Administration diverts $2 billion in health funds to pay for USAID's own closure (May 7, 2026 )
May 7, 2026 — The Trump administration notified Congress it planned to redirect $2 billion in funds appropriated by Congress specifically for global health programs — covering malaria, tuberculosis, maternal and child health, nutrition, global health security, and HIV/AIDS — to cover the administrative costs of closing USAID itself. The repurposing of congressionally appropriated disease-fighting funds to pay for the dismantling of the agency that delivered them was described by health policy experts as an extraordinary act that potentially violated the Impoundment Control Act.
A Health Security Policy Academy analysis estimated that a $2 billion reduction from these programs could lead to 121,000 preventable deaths from tuberculosis and at least 47,600 preventable deaths from malaria — directly attributable to the diversion. This came on top of the cumulative devastation already documented: a Harvard and Boston University study published in October 2025 had projected that U.S. bilateral health aid cuts could result in 2.5 million additional pediatric TB cases and 340,000 child TB deaths in the next decade; if U.S. support for the Global Fund was also withdrawn, those numbers could rise to 8.9 million child TB cases and 1.5 million child deaths.
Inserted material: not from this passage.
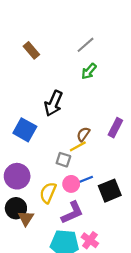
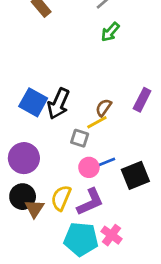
black arrow: (53, 103) -> (58, 104), moved
yellow semicircle: (48, 193) -> (61, 198), moved

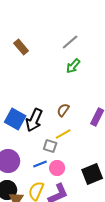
brown semicircle: (104, 108) -> (63, 110), moved
blue line: (106, 162) -> (40, 164), moved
The administration's FY2027 budget reiterated proposals to cut global health spending by roughly 60 percent, from approximately $10 billion to under $4 billion. Congress continued to resist the deepest cuts, with bipartisan support for PEPFAR in particular holding in committee. But implementation of existing programs remained severely impaired: as of late March 2026, more than 14 months after the initial freeze, HIV, tuberculosis, and malaria programs remained "significantly impaired" across Africa and Southeast Asia, according to Physicians for Human Rights.